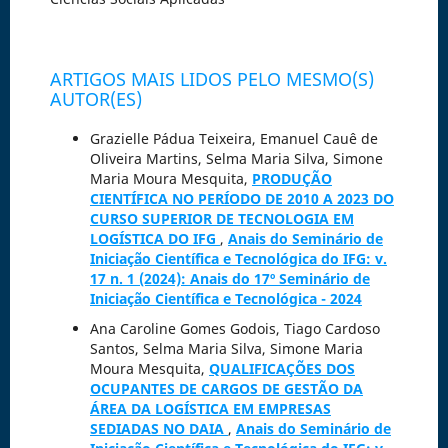
ARTIGOS MAIS LIDOS PELO MESMO(S)
AUTOR(ES)
Grazielle Pádua Teixeira, Emanuel Cauê de
Oliveira Martins, Selma Maria Silva, Simone
Maria Moura Mesquita,
PRODUÇÃO
CIENTÍFICA NO PERÍODO DE 2010 A 2023 DO
CURSO SUPERIOR DE TECNOLOGIA EM
LOGÍSTICA DO IFG
,
Anais do Seminário de
Iniciação Científica e Tecnológica do IFG: v.
17 n. 1 (2024): Anais do 17º Seminário de
Iniciação Científica e Tecnológica - 2024
Ana Caroline Gomes Godois, Tiago Cardoso
Santos, Selma Maria Silva, Simone Maria
Moura Mesquita,
QUALIFICAÇÕES DOS
OCUPANTES DE CARGOS DE GESTÃO DA
ÁREA DA LOGÍSTICA EM EMPRESAS
SEDIADAS NO DAIA
,
Anais do Seminário de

..........

Problem description – Read the entries and show each line that mentions "Simone".

Worked solution –
Oliveira Martins, Selma Maria Silva, Simone
Santos, Selma Maria Silva, Simone Maria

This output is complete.